[STUDY MATERIAL — start]

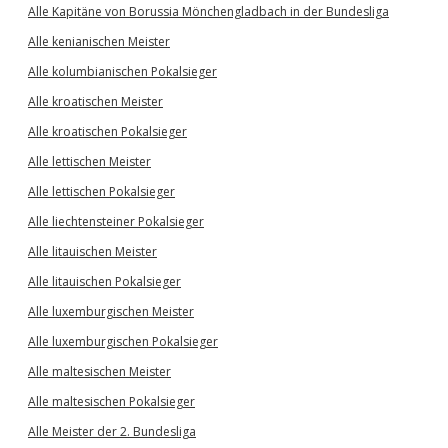
Alle Kapitäne von Borussia Mönchengladbach in der Bundesliga
Alle kenianischen Meister
Alle kolumbianischen Pokalsieger
Alle kroatischen Meister
Alle kroatischen Pokalsieger
Alle lettischen Meister
Alle lettischen Pokalsieger
Alle liechtensteiner Pokalsieger
Alle litauischen Meister
Alle litauischen Pokalsieger
Alle luxemburgischen Meister
Alle luxemburgischen Pokalsieger
Alle maltesischen Meister
Alle maltesischen Pokalsieger
Alle Meister der 2. Bundesliga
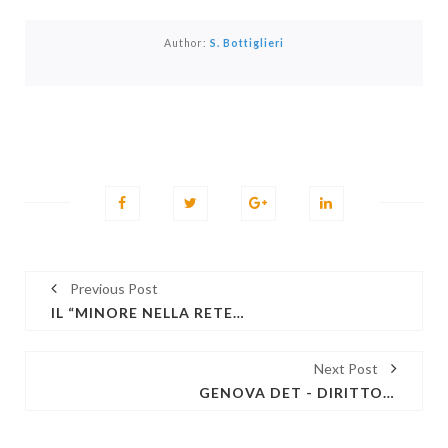
Author:
S. Bottiglieri
Previous Post
IL “MINORE NELLA RETE”: PROFILI PENALI E NEUROPSICHIATRICI DEL MINORE VITTIMA E AUTORE DI REATO, MERCOLEDÌ 8 GIUGNO 2022 DALLE 15:00 ALLE 18:00 PRESSO I LOCALI DEL COA DI GENOVA
Next Post
GENOVA DET - DIRITTO, ETICA E TECNOLOGIA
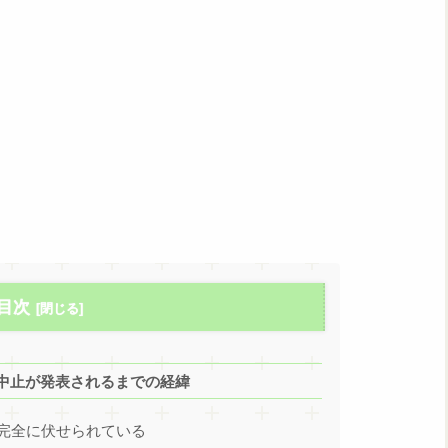
目次
中止が発表されるまでの経緯
完全に伏せられている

[STUDY MATERIAL — finish]

Copy word for word each line of the data above, from the first through the one containing "Previous Post", and include no pictures.

**EXERCISE RESULT**
Alle Kapitäne von Borussia Mönchengladbach in der Bundesliga
Alle kenianischen Meister
Alle kolumbianischen Pokalsieger
Alle kroatischen Meister
Alle kroatischen Pokalsieger
Alle lettischen Meister
Alle lettischen Pokalsieger
Alle liechtensteiner Pokalsieger
Alle litauischen Meister
Alle litauischen Pokalsieger
Alle luxemburgischen Meister
Alle luxemburgischen Pokalsieger
Alle maltesischen Meister
Alle maltesischen Pokalsieger
Alle Meister der 2. Bundesliga
Author:
S. Bottiglieri
Previous Post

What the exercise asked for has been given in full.